Mosaics cover the walls of the vault, the lunettes and the cupola. The iconographic themes developed in the decorations represent the victory of eternal life over death. The mausoleum is laid out in a cruciform floor plan, with a central dome on pendentives and barrel vaults over the four transepts. The exterior of the dome is enclosed in a square tower that rises above the gabled lateral wings. The brick surface is set with narrow mortar joints and decorated with blind arcades.

The interior of the mausoleum is covered with rich Byzantine mosaics, and light enters through alabaster window panels. The inside contains two famous mosaic lunettes, and the rest of the interior is filled with mosaics of Christian and Apocalyptic symbols. The central bay's upper walls are decorated with four pairs of apostles, including St. Peter and St. Paul, acclaiming a giant gold cross in the center of the dome against a blue sky of stars. Symbols of the four evangelists float among the clouds. The other four apostles appear in the barrel vaults of the transepts.
The Basilica of San Vitale is one of the most important examples of early Christian Byzantine church art and architecture that stands in Europe. The church was begun by Bishop Ecclesius in 526, when Ravenna was under the rule of the Ostrogoths and completed by the 27th Bishop of Ravenna, Maximian, in 547 preceding the Byzantine Exarchate of Ravenna.

The central section is surrounded by two superposed ambulatories. The upper one, the matrimoneum, was possibly reserved for married women. A series of mosaics in the lunettes above the triforia depict sacrifices from the Old Testament: the story of Abraham and Melchizedek, and the Sacrifice of Isaac; the story of Moses and the Burning Bush, Jeremiah and Isaiah, representatives of the twelve tribes of Israel, and the story of Abel and Cain. A pair of angels, holding a medallion with a cross, crowns each lunette. On the side walls the corners, next to the mullioned windows, have mosaics of the Four Evangelists, under their symbols (angel, lion, ox and eagle), and dressed in white.
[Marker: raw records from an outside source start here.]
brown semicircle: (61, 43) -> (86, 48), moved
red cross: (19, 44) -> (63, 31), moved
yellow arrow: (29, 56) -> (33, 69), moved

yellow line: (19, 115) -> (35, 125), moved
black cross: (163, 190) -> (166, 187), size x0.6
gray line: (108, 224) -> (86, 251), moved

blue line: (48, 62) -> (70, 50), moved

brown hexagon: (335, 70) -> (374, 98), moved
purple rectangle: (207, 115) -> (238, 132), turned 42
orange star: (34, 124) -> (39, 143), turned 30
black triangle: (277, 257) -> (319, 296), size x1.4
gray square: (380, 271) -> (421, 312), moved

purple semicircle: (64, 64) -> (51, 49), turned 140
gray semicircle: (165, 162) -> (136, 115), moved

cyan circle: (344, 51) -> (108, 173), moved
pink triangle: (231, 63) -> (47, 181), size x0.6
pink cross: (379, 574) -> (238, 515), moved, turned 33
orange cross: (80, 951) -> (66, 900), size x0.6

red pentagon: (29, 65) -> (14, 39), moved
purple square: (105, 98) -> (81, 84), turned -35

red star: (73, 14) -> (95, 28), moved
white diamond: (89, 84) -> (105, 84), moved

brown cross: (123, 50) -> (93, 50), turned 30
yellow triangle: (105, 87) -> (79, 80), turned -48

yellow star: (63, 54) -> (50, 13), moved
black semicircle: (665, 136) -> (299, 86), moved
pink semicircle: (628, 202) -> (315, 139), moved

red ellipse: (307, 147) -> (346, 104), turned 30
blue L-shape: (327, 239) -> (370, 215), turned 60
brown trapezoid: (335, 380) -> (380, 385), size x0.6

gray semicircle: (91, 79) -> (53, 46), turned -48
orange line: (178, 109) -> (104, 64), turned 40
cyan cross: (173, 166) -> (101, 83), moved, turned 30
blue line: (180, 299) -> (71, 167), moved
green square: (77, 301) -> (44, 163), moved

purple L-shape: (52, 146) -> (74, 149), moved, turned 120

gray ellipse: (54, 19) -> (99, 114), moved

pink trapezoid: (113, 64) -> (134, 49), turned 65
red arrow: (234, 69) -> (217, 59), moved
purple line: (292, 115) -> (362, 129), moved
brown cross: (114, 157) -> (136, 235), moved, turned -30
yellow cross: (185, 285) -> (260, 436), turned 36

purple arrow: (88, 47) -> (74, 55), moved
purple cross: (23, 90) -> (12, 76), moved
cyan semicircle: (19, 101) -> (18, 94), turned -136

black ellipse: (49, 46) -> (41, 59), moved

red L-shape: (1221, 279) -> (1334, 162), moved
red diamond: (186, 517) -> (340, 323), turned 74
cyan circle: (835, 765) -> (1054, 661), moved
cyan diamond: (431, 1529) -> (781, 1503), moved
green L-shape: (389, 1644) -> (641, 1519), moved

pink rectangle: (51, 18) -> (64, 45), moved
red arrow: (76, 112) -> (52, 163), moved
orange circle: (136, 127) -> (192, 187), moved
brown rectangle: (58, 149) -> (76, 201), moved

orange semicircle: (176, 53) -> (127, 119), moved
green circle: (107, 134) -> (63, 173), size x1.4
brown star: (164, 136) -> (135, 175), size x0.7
Especially the portrayal of the lion is remarkable in its ferocity.

The cross-ribbed vault in the presbytery is richly ornamented with mosaic festoons of leaves, fruit and flowers, converging on a crown encircling the Lamb of God. The crown is supported by four angels, and every surface is covered with a profusion of flowers, stars, birds and animals, including many peacocks. Above the arch, on both sides, two angels hold a disc and beside them a representation of the cities of Jerusalem and Bethlehem. They symbolize the human race (Jerusalem representing the Jews, and Bethlehem the Gentiles).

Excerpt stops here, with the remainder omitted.